If you have some signals to play with the whistle, it can be a very smart and optimized way to communicate. In addition, a whistle can be used to reveal your location if your rescue team is nearby. If you are dehydrated and do not have the strength to scream, just use the whistle. And it weighs nothing, several grams.
Do not underestimate the blankets and towels. They can have multiple uses, such as drying, washing, wrapping around the body, etc.
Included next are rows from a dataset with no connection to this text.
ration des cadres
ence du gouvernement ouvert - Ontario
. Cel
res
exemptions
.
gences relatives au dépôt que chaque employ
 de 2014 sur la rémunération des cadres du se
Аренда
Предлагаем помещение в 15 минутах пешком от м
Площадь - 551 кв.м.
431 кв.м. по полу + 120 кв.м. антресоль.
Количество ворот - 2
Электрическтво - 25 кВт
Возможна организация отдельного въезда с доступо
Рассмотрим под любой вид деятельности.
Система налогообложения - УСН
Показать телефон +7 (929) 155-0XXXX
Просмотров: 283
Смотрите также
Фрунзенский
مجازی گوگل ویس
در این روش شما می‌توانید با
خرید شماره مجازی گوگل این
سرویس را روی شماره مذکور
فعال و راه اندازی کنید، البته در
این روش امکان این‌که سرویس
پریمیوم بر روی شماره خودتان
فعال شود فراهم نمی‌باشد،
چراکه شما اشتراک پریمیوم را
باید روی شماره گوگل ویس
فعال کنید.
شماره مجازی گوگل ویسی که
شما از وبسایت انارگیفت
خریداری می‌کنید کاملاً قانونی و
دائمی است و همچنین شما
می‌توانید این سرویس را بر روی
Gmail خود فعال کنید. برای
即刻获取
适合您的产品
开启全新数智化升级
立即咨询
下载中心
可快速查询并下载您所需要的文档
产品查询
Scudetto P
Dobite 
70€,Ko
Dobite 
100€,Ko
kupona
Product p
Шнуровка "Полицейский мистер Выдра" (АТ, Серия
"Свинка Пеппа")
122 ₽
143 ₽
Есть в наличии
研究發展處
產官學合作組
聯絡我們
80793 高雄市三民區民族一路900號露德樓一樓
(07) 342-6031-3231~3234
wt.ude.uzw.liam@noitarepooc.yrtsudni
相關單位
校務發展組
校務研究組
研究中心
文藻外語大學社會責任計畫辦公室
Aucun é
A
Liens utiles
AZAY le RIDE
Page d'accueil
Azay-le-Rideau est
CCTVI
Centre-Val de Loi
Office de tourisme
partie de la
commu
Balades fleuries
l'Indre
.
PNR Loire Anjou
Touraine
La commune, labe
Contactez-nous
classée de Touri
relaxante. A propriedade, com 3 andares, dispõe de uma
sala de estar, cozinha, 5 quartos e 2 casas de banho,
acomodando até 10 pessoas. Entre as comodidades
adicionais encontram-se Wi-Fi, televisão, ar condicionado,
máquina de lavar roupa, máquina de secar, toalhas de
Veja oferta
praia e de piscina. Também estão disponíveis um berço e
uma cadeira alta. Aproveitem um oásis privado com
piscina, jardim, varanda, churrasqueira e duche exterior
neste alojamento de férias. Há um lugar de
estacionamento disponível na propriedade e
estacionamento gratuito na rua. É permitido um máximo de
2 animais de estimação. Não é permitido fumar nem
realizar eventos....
the reflective band It can also be an overlooked article. If you lose your flashlight, or the batteries are exhausted, the rescue team can locate you when you see the light reflected in the reflective band. Get one for any pet you may want to carry along. If the animal is lost, it will always be visible (if there is a light source nearby).
the nylon rope and the Fishing hooks It can be used to catch fish. If you have experience in fishing, this would be a pleasure for you. You can dine fish every night if you stay near the water source, regardless of the crisis event (provided it is the summer season). the sewing needle and the Nylon thread It can be part of the first aid kit or separate items of your survival kit. It’s up to you. You can sew clothes or wounds with these two. However, before sewing the wound, disinfect the thread and needle.
the rope It is another category compared to nylon rope. The latter can not be a reliable tool to save people. But you can use a thick rope to tie the members of your family, when crossing a river, currents, floods, etc. You can use it to save people. It is very important to have a good thick strong rope.
Things to consider before you start
Plan in advance how to organize all items according to the size of your family. Plan each of the vital elements above for each member, regardless of age. If you have a baby, consider a separate bag to carry diapers, sanitary items, special towels, powders, baby creams, toiletries, etc. Consider food and water for the baby, food formulas, milk, etc. Babies need special care AND a high level of hygiene, it does not matter if there is a crisis or not. Be very alert in cold weather.
Think of your pets. Can you take them with you? Are they old and sick or young and in good health? It can be a very difficult choice to leave behind a four-legged companion, but if you decide to take it with you, make a list for him as well. Pack your medical records, any medication that the animal should take, water and food, animal clothing or even a life jacket and reflective bands. Prepare a leash if you have a dog and a cage for your cat (also prepare a leash for the cat), guinea pig, birds, etc.
Smaller animals may not survive severe weather, especially during winter, so consider that too. Above all, keep them dry, warm, hydrated and well nourished.
Take cash in small bills, you will not worry about the change if you have a hundred dollar bill and you want to buy a bottle of water. Also ATMs and machines may not work and your credit card would be useless. However, take the credit card and all other cards you have, IDs, documents, bank accounts and social security numbers, etc.
And finally, do not underestimate the seriousness of disasters and crises and believe that this will not happen to you. You may be lucky or the region where you live may be safer compared to other areas, but you should always be prepared for the worst. It’s not about being pessimistic or optimistic, it’s about being realistic. Today’s climate conditions are changing on a global scale. Generally temperate climates are changing rapidly today.
The inhabitants of such areas are not prepared at all because they never witnessed such events in their life. Because of this, a good and conscious preparation for these events is much better than trusting pure luck.